10/01 Bundes-Verfassungsgesetz (B-VG)
10/07 Verwaltungsgerichtshof

Norm

B-VG Art133 Abs4
VwGG §28 Abs3
VwGG §34 Abs1

Betreff

Der Verwaltungsgerichtshof hat durch die Vorsitzende Vizepräsidentin Dr.in Sporrer als Richterin sowie die Hofräte Mag. Nedwed und Mag. Tolar als Richter, unter Mitwirkung des Schriftführers Mag. Wuketich, über die Revision des M G, vertreten durch Mag. Dr. Helmut Blum, Rechtsanwalt in 4020 Linz, Mozartstraße 11/6, gegen das Erkenntnis des Bundesverwaltungsgerichts vom 23. Juli 2020, L514 1238264-2/13E, betreffend eine Asylangelegenheit (belangte Behörde vor dem Verwaltungsgericht: Bundesamt für Fremdenwesen und Asyl), den Beschluss gefasst:

Spruch

Die Revision wird zurückgewiesen.

Begründung

1        Der Revisionswerber, ein türkischer Staatsangehöriger kurdischer Volksgruppenzugehörigkeit, stellte am 4. Februar 2014 einen Antrag auf internationalen Schutz, den er im Wesentlichen damit begründete, im Jahr 2013 an den regierungskritischen Demonstrationen am Gelände des Istanbuler Gezi-Parks teilgenommen zu haben. Deshalb sei er einmal von der Polizei festgenommen, angehalten und gefoltert worden. Er wisse zwar nicht, ob gegen ihn ein Strafverfahren geführt werde, fürchte aber bei Rückkehr wieder festgenommen und eingesperrt zu werden, weil die Sicherheitsbehörden ihn noch immer suchten.
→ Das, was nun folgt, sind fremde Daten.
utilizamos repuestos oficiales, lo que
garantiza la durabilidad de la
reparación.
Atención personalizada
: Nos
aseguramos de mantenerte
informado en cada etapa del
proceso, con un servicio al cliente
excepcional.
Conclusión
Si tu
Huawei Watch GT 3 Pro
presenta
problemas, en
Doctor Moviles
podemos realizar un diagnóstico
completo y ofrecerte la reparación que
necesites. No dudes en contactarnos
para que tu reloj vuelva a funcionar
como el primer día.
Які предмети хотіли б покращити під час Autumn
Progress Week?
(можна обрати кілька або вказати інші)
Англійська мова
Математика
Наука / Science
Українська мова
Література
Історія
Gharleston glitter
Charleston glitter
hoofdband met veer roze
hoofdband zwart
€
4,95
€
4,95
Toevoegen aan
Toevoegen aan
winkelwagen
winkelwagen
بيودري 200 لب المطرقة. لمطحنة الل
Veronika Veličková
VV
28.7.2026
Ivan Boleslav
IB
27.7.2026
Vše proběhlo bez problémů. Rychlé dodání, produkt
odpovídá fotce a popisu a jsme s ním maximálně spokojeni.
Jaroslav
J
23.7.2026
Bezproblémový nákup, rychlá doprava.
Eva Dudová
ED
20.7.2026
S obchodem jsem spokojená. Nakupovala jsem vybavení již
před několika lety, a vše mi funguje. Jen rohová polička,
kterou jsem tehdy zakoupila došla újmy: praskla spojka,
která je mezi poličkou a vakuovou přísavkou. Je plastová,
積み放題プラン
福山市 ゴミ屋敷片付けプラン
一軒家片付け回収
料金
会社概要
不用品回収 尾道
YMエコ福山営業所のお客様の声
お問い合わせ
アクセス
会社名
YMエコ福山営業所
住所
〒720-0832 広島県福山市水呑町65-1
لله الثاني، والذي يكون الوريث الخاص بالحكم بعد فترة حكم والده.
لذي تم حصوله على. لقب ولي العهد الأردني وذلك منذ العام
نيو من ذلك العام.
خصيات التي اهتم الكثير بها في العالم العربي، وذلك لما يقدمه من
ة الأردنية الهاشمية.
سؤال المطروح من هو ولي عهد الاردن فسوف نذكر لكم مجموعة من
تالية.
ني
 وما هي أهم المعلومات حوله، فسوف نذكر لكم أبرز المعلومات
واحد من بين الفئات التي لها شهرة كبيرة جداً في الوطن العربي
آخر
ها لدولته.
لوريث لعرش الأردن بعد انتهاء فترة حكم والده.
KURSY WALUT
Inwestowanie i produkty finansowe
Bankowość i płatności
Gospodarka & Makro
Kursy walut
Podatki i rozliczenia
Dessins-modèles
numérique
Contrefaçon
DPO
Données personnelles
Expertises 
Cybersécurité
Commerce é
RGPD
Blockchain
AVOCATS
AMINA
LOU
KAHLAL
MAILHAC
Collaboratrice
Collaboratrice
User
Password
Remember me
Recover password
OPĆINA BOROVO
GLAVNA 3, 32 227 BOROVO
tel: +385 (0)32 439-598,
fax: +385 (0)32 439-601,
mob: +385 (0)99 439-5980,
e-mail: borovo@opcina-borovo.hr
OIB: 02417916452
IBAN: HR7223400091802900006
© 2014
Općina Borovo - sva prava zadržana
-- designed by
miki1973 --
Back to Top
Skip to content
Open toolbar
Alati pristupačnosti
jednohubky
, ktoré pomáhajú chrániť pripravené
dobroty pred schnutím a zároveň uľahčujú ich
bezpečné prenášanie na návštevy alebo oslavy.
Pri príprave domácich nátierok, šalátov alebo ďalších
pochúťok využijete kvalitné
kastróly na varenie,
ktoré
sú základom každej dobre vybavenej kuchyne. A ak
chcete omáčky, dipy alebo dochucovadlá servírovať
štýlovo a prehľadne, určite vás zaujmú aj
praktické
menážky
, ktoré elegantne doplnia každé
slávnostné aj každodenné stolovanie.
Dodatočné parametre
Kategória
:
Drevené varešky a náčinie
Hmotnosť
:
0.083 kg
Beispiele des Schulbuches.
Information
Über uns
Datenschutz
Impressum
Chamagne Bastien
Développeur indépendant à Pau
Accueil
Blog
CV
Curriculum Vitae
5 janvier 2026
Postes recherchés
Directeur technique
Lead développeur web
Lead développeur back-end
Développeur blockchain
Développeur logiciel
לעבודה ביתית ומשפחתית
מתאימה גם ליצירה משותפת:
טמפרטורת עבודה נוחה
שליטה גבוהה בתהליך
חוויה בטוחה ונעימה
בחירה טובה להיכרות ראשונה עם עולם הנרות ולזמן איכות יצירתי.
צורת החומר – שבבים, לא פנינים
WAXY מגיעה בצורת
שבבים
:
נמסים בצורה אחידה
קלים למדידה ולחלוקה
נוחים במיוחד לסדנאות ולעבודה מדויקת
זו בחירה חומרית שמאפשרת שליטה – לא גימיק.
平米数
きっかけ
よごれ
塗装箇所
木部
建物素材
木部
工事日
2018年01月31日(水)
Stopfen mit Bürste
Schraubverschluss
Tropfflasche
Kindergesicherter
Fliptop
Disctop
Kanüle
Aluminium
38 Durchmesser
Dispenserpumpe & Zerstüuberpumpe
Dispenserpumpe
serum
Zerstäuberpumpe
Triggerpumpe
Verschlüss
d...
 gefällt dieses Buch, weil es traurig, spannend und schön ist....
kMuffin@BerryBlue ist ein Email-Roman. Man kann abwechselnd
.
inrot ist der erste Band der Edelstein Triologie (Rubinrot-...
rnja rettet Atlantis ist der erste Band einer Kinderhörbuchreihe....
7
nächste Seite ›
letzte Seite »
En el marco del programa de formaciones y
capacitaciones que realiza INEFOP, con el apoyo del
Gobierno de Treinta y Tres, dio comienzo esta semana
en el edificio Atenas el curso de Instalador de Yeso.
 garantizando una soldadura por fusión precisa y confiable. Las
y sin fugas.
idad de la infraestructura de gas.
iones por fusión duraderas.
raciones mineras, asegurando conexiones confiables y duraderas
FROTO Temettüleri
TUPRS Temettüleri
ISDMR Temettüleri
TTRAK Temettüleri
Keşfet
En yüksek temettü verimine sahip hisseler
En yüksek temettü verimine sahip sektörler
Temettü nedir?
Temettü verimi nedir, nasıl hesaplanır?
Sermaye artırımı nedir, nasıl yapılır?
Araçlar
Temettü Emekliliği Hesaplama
2        Mit Bescheid vom 7. April 2017 wies das Bundesamt für Fremdenwesen und Asyl diesen Antrag zur Gänze ab, erteilte dem Revisionswerber keinen Aufenthaltstitel gemäß § 57 Asylgesetz 2005, erließ eine Rückkehrentscheidung, stellte fest, dass seine Abschiebung in die Türkei zulässig sei, und legte eine Frist für die freiwillige Ausreise fest.

3        Die dagegen erhobene Beschwerde wies das Bundesverwaltungsgericht (BVwG) mit dem angefochtenen Erkenntnis - nach Durchführung einer mündlichen Verhandlung - als unbegründet ab und erklärte die Revision gemäß Art. 133 Abs. 4 B-VG für nicht zulässig.

4        Begründend führte das BVwG zusammengefasst aus, der Revisionswerber sei im Zuge der „Gezi-Park-Proteste“ von den türkischen Sicherheitsbehörden willkürlich mitgenommen und angehalten worden. Im Rahmen der Anhaltung sei es auch zu körperlichen Übergriffen gegen ihn gekommen. Es könne aber nicht festgestellt werden, dass ihm bei nunmehriger Rückkehr in die Türkei Verfolgung, unmenschliche Behandlung oder Folter drohen werde. Er sei keine politisch exponierte Person und habe auch nicht glaubhaft machen können, dass gegen ihn - wegen der festgestellten Demonstrationsteilnahme - strafrechtliche Verfahren geführt würden. Es sei aus näher dargestellten Gründen auch nicht nachvollziehbar, dass er, wie von ihm behauptet, von den Sicherheitsbehörden noch immer gesucht werde.

5        Gegen dieses Erkenntnis erhob der Revisionswerber zunächst Beschwerde an den Verfassungsgerichtshof, deren Behandlung mit Beschluss vom 22. September 2020, E 2786/2020-7, abgelehnt und die dem Verwaltungsgerichtshof zur Entscheidung abgetreten wurde.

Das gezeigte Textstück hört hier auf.